Tending livestock, knowing how to grow food in all conditions, repairing equipment and other “headaches” they refer to are actually skills.

No, real freedom comes also from having everything you need and the confidence that you’ll continue to have it. And what a modern homesteader needs is:

  • the skills and resources to feed and care for her family,
  • access to a dependable source of clean water,
  • secure shelter in a lower population density area,
  • the ability to protect her family and possessions, and
  • the ability to earn a self-sufficient income to enjoy selected modern luxuries.

It doesn’t require 50 acres of land to achieve this. There are plenty of people micro-homesteading on less than an acre, or urban homesteading in apartments. They’re growing, hunting, and storing food, planting gardens, and practicing critical self-reliant skills. Day by day they’re becoming more self-sufficient.
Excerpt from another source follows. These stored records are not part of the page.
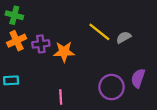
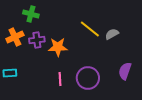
green cross: (14, 15) -> (31, 14), moved
purple circle: (112, 87) -> (88, 78), moved
pink line: (61, 97) -> (60, 79), moved

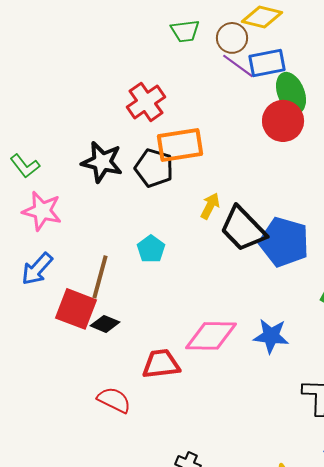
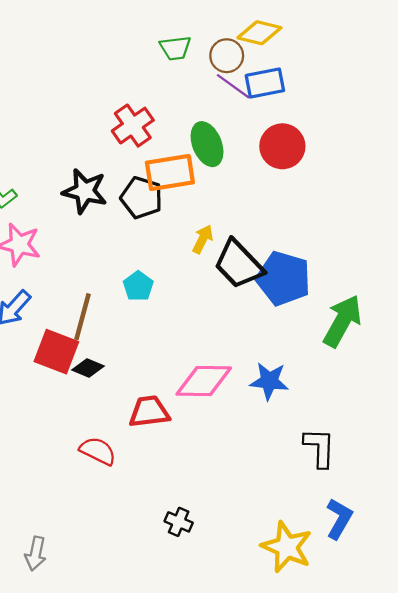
green ellipse: (291, 93) -> (207, 144), moved

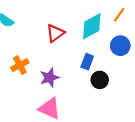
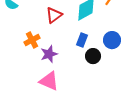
blue circle: (120, 46) -> (112, 40), moved
orange cross: (20, 65) -> (32, 40), moved

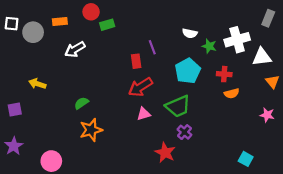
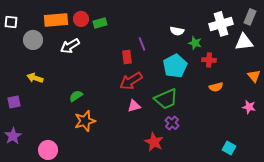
red circle: (91, 12) -> (81, 19), moved
orange rectangle: (60, 21) -> (56, 20), size x1.6
gray circle: (33, 32) -> (33, 40), moved
white cross: (237, 40) -> (221, 24), moved
white triangle: (262, 57) -> (244, 42), moved
red cross: (224, 74) -> (209, 60), moved

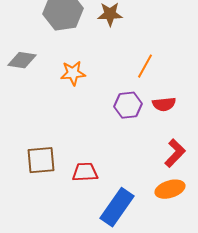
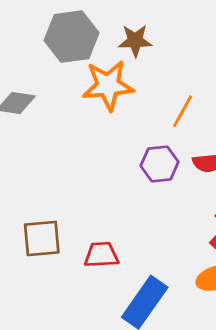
orange star: (73, 73) -> (108, 85), moved, size x1.5

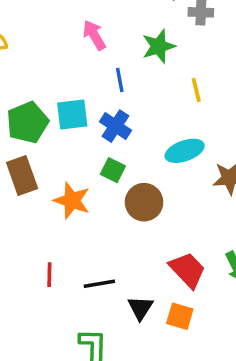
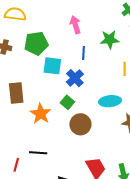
green pentagon: (27, 122) -> (36, 43), moved
red line: (49, 275) -> (16, 165), moved
black line: (99, 284) -> (38, 153), moved

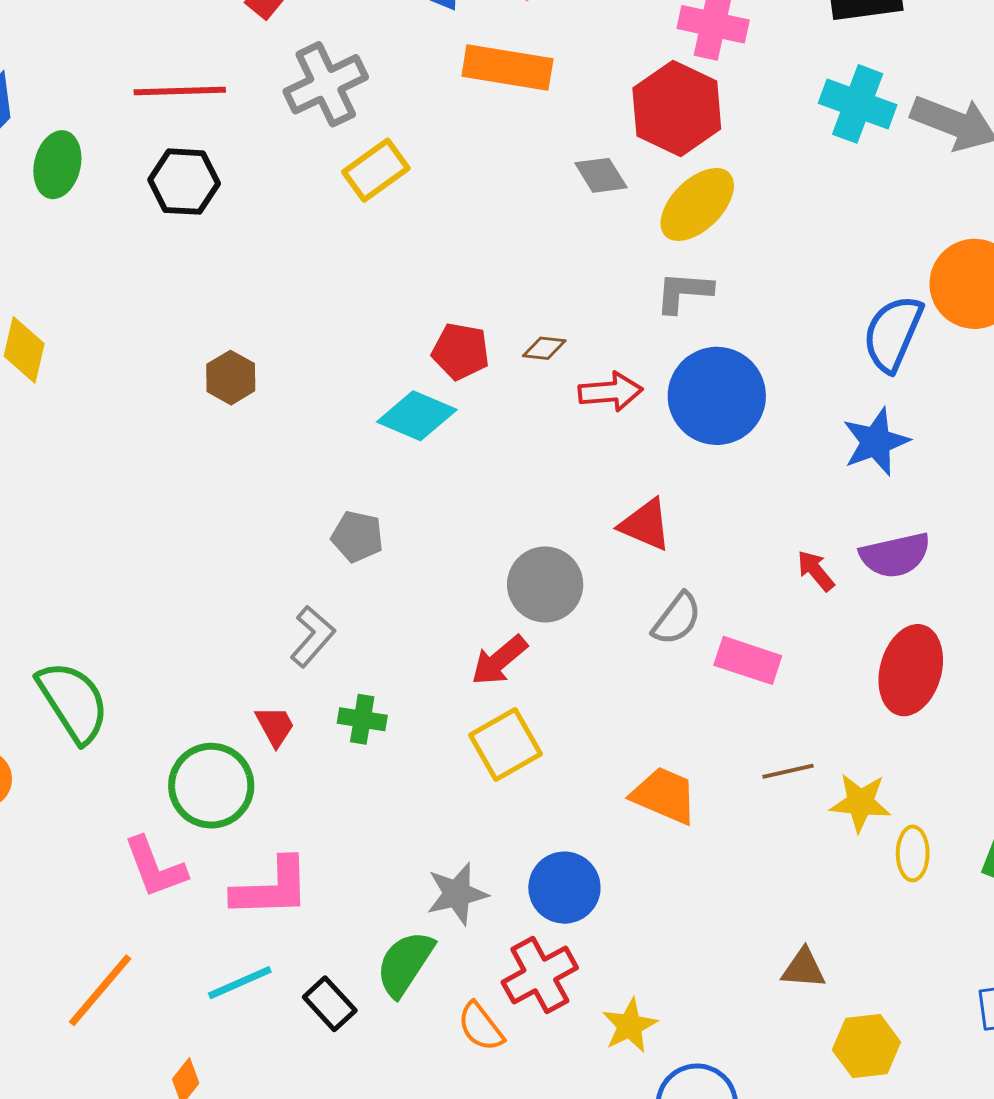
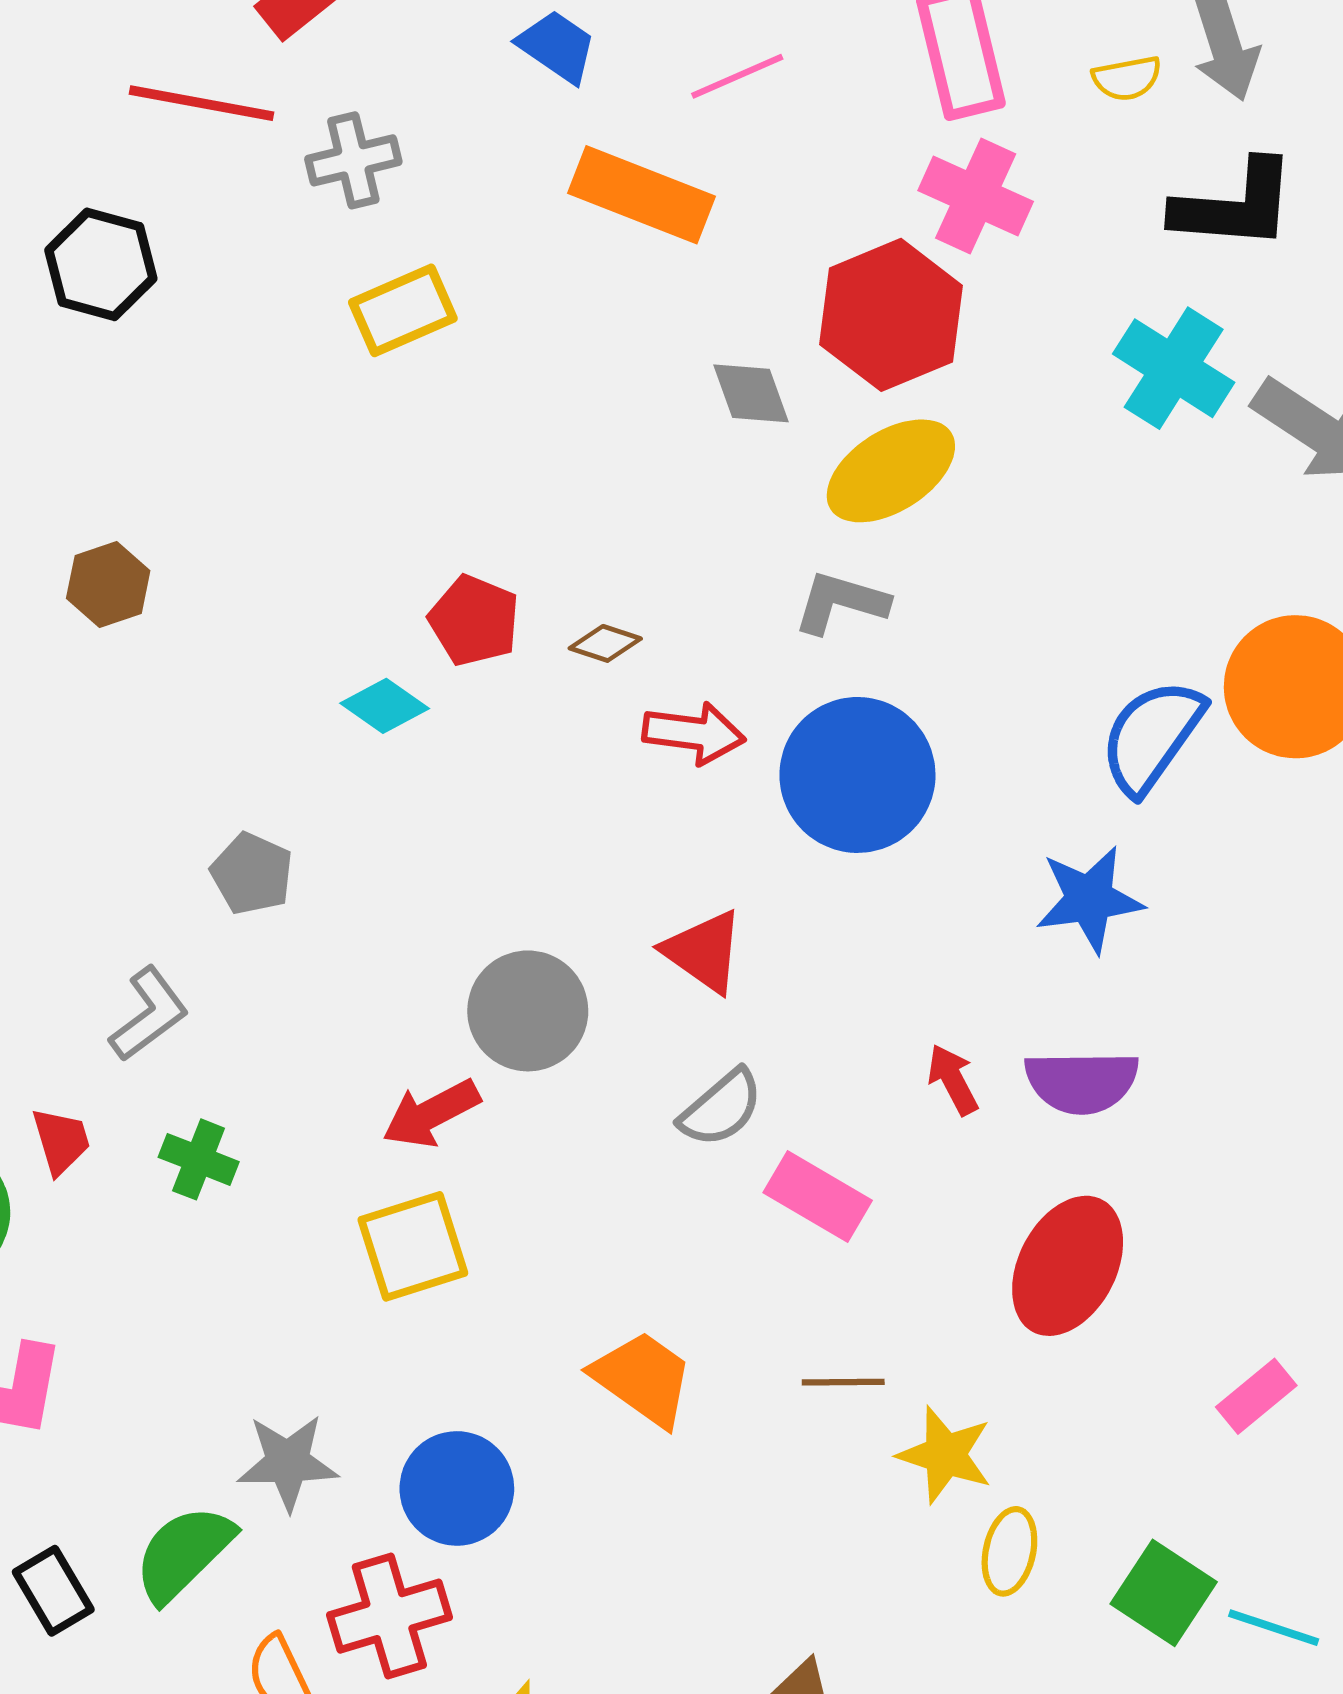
gray cross: (326, 84) -> (353, 160), size x0.7
red line: (180, 91) -> (201, 103), moved
cyan diamond: (417, 416) -> (385, 706), size x0.7

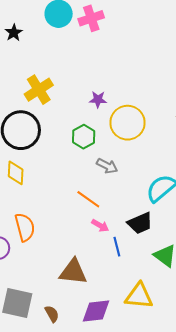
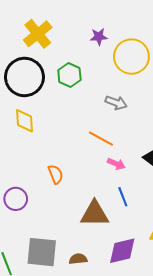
green hexagon: (84, 137) -> (69, 75), moved
orange semicircle: (25, 227) -> (56, 174), moved, size x0.7
blue line: (117, 247) -> (123, 197), moved
brown semicircle: (52, 314) -> (78, 259), turned -60

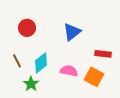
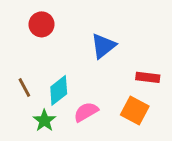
red circle: (27, 28) -> (42, 24), moved
pink semicircle: (69, 71) -> (86, 112), moved, turned -42

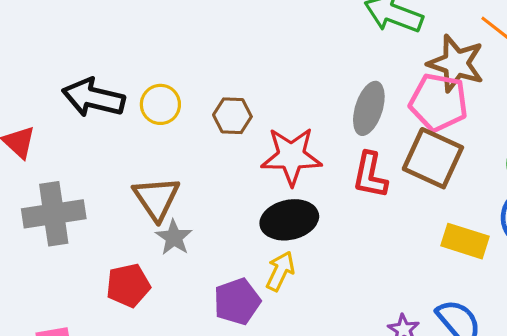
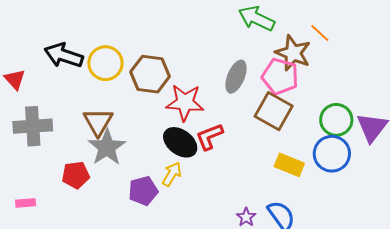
yellow circle: (160, 104) -> (105, 63), size x1.4
brown hexagon: (232, 116) -> (150, 74), size x1.6
red L-shape: (370, 175) -> (209, 137), moved, turned 52
black ellipse: (289, 220) -> (180, 142), turned 44
gray star: (174, 237) -> (107, 147), size x1.6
As a result, they’re one step closer to real freedom each day.

Modern homesteading comes at a cost

We each face choices in life.

We fail to notice the small choices we make each day. But over time they layer upon one another, forming the mountain of our lives.

Many folks work long hours and make eye-popping incomes, but sacrifice family time in exchange for wealth. Some people buy a new car every two or three years. Others desire the latest iDevice as soon as it comes out, or exotic travel.

I’m guilty of having once had some of those values. But ever since we committed ourselves to modern homesteading, we sacrifice all of those things in exchange for freedom.

We get many of our clothes from Goodwill. My “new” truck has 273,000 miles on it.

We haven’t purchased meat from a grocery store in over a decade. We know how to raise it for free since cows produce calves for free and they only require grass to eat, which is also free. And there are plenty of deer in the woods.

Then again, we don’t wash our clothes in the creek. We use a washing machine, just like you. One that costs money, sometimes needs repairs, and uses electricity.

We focus on earning enough money to meet our needs, but no more. Occasionally I’m asked to speak at an event. I always politely decline since it would take me away from the homestead and my family. I only desire to work from home, mainly writing and doing my best to inspire others to muster the courage to pursue a more self-sufficient lifestyle.

The point I’m trying to make is that, to me, modern homesteading equals freedom AND security. As a modern homesteader, my passion is working closely with my family to produce our own food, medicines, and supplies while living in harmony with nature. Self-sufficient homesteading afford that lifestyle better than any “career” could ever hope to.

To a certain extent, we each have the opportunity to make choices that either take us a step closer toward modern self-sufficiency or further away.

Too often, people see it as being too big a leap to jump from their life to that of a modern homesteader. It’s not important to make a big leap. It’s important to start walking and take a series of small steps.

How?

Well, even (especially) if you’re stuck in the city, you can take steps toward self-sufficiency. Can some food. Plant some herbs. Take a butchering class. Learn to cook from scratch. Buy a soap-making kit or cheese-making kit and practice in your kitchen. Participate in (or start) a community garden.

What I’d like to see is for more people to take a step, even if just a baby step, toward this life. Because the freedom and security afforded by modern homesteading is blissful.